*** MATERIAL SUPPLIED ***
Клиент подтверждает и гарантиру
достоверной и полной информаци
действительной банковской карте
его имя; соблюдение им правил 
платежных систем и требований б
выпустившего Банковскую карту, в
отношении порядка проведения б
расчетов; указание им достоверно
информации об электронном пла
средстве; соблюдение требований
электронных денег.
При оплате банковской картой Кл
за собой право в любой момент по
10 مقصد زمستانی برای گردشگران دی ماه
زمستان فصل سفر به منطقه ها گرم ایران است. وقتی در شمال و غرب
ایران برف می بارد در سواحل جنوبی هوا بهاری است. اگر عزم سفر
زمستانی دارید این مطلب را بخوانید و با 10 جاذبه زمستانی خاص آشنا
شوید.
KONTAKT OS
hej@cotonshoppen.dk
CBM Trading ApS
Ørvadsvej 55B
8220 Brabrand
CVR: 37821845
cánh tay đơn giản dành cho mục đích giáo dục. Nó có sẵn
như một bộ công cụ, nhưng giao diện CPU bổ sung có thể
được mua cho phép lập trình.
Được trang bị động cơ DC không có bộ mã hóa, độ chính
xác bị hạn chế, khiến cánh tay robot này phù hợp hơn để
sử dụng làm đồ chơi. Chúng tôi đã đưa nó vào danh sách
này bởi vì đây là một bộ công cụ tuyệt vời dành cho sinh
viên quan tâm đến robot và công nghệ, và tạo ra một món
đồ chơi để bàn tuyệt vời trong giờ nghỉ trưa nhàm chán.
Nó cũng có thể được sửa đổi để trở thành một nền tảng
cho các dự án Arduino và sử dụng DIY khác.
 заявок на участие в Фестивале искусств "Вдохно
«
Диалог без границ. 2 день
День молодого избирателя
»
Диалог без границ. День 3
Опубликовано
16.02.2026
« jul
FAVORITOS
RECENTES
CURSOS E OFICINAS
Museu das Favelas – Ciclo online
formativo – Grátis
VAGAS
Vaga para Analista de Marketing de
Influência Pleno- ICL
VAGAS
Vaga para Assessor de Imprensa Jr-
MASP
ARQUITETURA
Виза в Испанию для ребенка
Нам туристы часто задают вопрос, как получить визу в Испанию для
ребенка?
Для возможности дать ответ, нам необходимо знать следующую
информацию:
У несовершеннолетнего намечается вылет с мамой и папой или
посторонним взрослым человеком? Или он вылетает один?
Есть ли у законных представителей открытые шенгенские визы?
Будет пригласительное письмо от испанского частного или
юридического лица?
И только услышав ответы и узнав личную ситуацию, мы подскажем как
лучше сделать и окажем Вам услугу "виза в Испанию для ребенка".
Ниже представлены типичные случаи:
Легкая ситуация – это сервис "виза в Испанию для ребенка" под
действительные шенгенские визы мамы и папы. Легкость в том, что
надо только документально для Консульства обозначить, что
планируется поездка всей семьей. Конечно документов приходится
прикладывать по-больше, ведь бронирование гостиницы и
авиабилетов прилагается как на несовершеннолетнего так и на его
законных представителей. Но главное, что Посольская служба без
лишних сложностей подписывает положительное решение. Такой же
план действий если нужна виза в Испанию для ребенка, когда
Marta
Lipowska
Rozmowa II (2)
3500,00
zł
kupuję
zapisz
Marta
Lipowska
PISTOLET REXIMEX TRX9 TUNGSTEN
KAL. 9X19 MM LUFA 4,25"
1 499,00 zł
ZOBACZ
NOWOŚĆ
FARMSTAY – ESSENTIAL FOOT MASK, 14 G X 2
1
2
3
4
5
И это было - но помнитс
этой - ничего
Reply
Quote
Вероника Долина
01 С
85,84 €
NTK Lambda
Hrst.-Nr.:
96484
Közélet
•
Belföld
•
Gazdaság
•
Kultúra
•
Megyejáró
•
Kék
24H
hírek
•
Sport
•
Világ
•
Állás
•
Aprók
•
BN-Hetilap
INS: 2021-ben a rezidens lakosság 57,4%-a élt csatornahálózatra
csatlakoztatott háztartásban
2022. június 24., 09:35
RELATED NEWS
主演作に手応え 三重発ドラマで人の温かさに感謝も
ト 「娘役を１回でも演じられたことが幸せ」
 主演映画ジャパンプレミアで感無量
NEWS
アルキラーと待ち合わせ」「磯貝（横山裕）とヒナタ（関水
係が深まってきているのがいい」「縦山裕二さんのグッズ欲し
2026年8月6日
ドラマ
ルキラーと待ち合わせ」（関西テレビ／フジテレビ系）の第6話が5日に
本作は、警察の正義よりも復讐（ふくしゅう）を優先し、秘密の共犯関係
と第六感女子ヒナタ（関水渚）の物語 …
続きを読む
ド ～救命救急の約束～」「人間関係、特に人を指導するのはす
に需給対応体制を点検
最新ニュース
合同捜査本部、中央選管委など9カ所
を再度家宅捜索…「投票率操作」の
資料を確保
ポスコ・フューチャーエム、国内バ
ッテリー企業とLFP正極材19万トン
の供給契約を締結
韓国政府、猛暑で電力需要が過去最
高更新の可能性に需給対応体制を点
*** End of MATERIAL SUPPLIED ***
GOAL OF THE EXERCISE: All of the lines above that carry the string "para" need to be found and copied.

WRITTEN REPLY:
Vaga para Analista de Marketing de
Vaga para Assessor de Imprensa Jr-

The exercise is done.